In Vlaanderen zijn er uiteenlopende tradities en gewoontes te vinden tijdens een cantus. Iedere studentenstad heeft zijn eigen couleur en gebruikt een andere codex.
In Nederland wordt een cantus soms aangeduid als liederentafel. Hoewel ook daar veel mores en tradities zijn, is het gebruik in de Noordelijke Nederlanden met minder plichtplegingen omringd.
Nederland kent enkele grote evenementen:
Het record van de grootste cantus van Nederland stond voorheen op naam van TOP Week.
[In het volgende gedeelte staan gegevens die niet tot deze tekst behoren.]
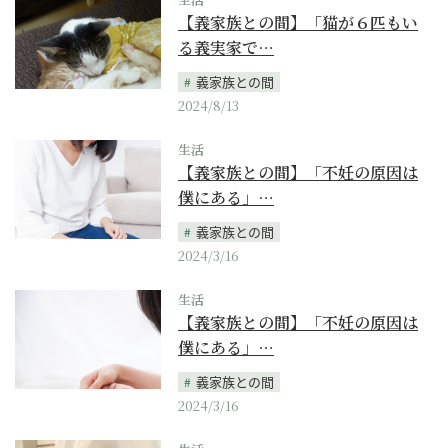
【義家族との間】「猫が６匹もい
る義実家で…
義家族との間
2024/8/13
生活
【義家族との間】「不妊の原因は
僕にある」…
義家族との間
2024/3/16
生活
【義家族との間】「不妊の原因は
僕にある」…
義家族との間
2024/3/16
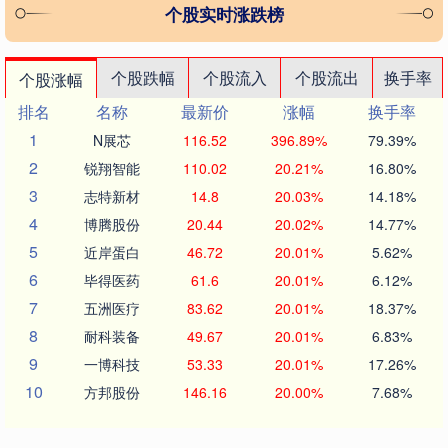
个股实时涨跌榜
个股跌幅
个股流入
个股流出
换手率
个股涨幅
排名
名称
最新价
涨幅
换手率
1
N展芯
116.52
396.89%
79.39%
2
锐翔智能
110.02
20.21%
16.80%
3
志特新材
14.8
20.03%
14.18%
4
博腾股份
20.44
20.02%
14.77%
5
近岸蛋白
46.72
20.01%
5.62%
6
毕得医药
61.6
20.01%
6.12%
7
五洲医疗
83.62
20.01%
18.37%
8
耐科装备
49.67
20.01%
6.83%
9
一博科技
53.33
20.01%
17.26%
10
方邦股份
146.16
20.00%
7.68%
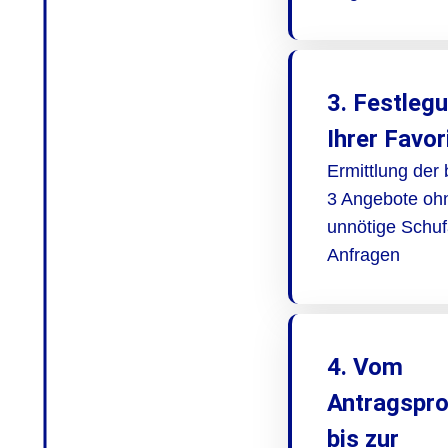
3. Festleg
Ihrer Favor
Ermittlung der
3 Angebote oh
unnötige Schuf
Anfragen
4. Vom
Antragspr
bis zur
In 2018 telde het evenement bijna 5000 mensen, echter worden de aantallen niet officieel geregistreerd.
Het oude record staat op naam van de Leuvense studentenkoepel LOKO, waarbij 4.040 studenten een kaartje hadden gekocht voor de cantus.[12]
Het huidige record staat op naam van Eurekaweek. In 2021 organiseerde Eurekaweek in Ahoy Rotterdam een cantus voor ongeveer 4500 man,[13] maar ging daar overheen in 2023 met 6200 man.
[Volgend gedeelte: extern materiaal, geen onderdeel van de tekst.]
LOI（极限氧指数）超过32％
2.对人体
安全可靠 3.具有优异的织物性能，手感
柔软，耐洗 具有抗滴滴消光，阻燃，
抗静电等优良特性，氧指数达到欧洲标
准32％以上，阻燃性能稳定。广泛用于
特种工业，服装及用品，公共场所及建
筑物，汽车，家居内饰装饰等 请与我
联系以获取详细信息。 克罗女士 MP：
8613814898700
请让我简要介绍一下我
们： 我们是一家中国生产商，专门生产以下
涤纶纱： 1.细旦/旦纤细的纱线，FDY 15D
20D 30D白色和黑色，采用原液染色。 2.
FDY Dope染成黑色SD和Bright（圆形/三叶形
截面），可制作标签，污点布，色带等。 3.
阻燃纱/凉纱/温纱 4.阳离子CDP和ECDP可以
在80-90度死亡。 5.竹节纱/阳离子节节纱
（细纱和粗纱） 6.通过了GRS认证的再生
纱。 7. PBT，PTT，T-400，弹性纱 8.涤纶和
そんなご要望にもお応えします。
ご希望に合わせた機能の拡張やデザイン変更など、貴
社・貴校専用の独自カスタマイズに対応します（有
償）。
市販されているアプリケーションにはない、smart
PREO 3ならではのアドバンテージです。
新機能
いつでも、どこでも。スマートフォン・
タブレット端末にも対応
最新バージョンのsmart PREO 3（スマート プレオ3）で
Studenten uit Utrecht probeerden in 2019 het record te verbreken met 'Biercantus XXL'. Met maar liefst 8200 deelnemers moest het veld in het Johan Cruijff ArenA in Amsterdam gevuld worden. Echter is dit evenement helaas afgelast wegens te weinig animo.[14]
Het record van een niet-traditionele, ongebruikelijke, cantus staat op naam van INKOM. Hierbij zitten de deelnemers niet op cantusbanken, maar staan ze. In 2019 was het aantal aanwezigen bij de INKOM ruim 6000 man.
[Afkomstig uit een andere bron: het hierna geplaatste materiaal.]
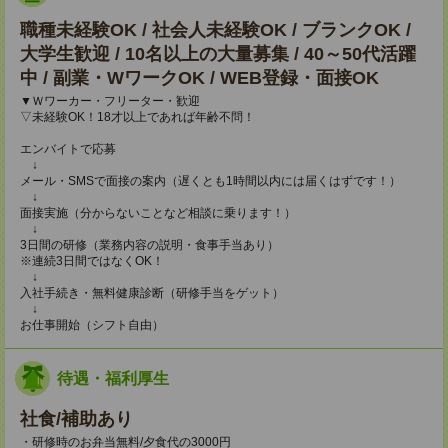
職種未経験OK / 社会人未経験OK / ブランクOK /
大学生歓迎 / 10名以上の大量募集 / 40～50代活躍
中 / 副業・WワークOK / WEB登録・面接OK
▼Ｗワーカー・フリーター・歓迎
▽未経験OK！18才以上であれば年齢不問！
エンバイトで応募
↓
メール・SMSで面接の案内（遅くとも1時間以内には届くはずです！）
↓
面接実施（分からないことなど相談に乗ります！）
↓
3日間の研修（業務内容の説明・食事手当あり）
※連続3日間ではなくOK！
↓
入社手続き・無料健康診断（研修手当をゲット）
↓
お仕事開始（シフト自由）
待遇・福利厚生
社食/補助あり
・研修時のお弁当無料/夕食代の3000円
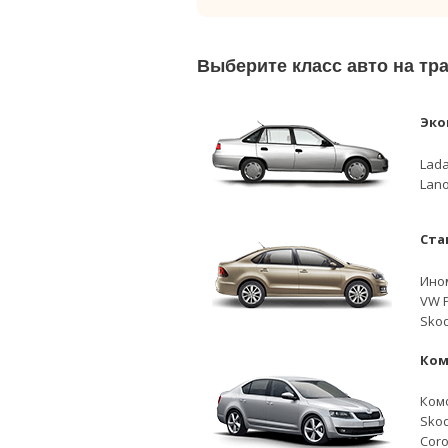
Выберите класс авто на тр
Эко
Lada
Lano
Ста
Ино
VW P
Skod
Ком
Ком
Skod
Coro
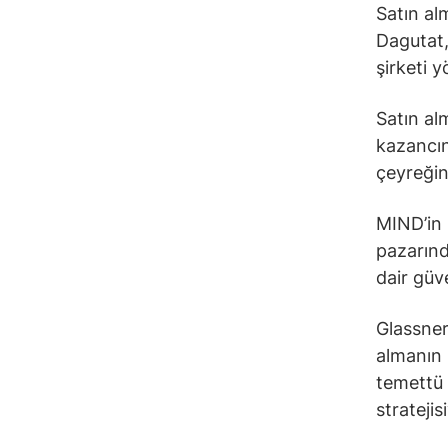
Satın al
Dagutat,
şirketi
Satın al
kazancın
çeyreğin
MIND’in 
pazarınd
dair güve
Glassner,
almanın 
temettü 
strateji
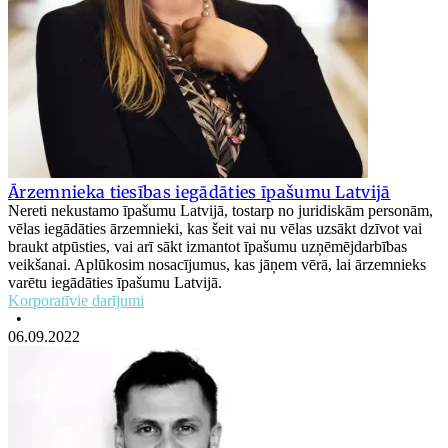
Ārzemnieka tiesības iegādāties īpašumu Latvijā
Nereti nekustamo īpašumu Latvijā, tostarp no juridiskām personām,
vēlas iegādāties ārzemnieki, kas šeit vai nu vēlas uzsākt dzīvot vai
braukt atpūsties, vai arī sākt izmantot īpašumu uzņēmējdarbības
veikšanai. Aplūkosim nosacījumus, kas jāņem vērā, lai ārzemnieks
varētu iegādāties īpašumu Latvijā.
Korporatīvie darījumi
•
06.09.2022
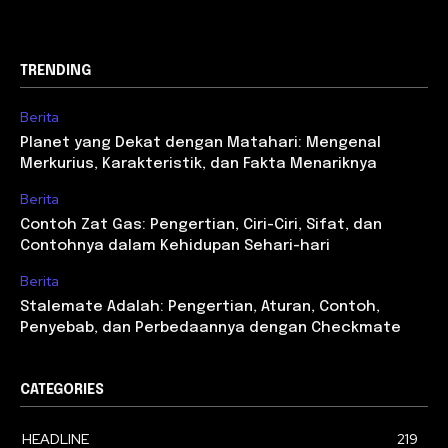
TRENDING
Berita
Planet yang Dekat dengan Matahari: Mengenal
Merkurius, Karakteristik, dan Fakta Menariknya
Berita
Contoh Zat Gas: Pengertian, Ciri-Ciri, Sifat, dan
Contohnya dalam Kehidupan Sehari-hari
Berita
Stalemate Adalah: Pengertian, Aturan, Contoh,
Penyebab, dan Perbedaannya dengan Checkmate
CATEGORIES
HEADLINE
219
Het wereldrecord voor langste cantus staat nog steeds op naam van het Brussels Seniorenkonvent, toen de Brusselse studentenkringen onder leiding van toenmalig vice-praeses en pro-senior van Commin@ (en senior AVSG) Dieter Leemans het vorige record, op naam van het Antwerpse CASTRUM verbraken, met hun 50-urencantus in 2005.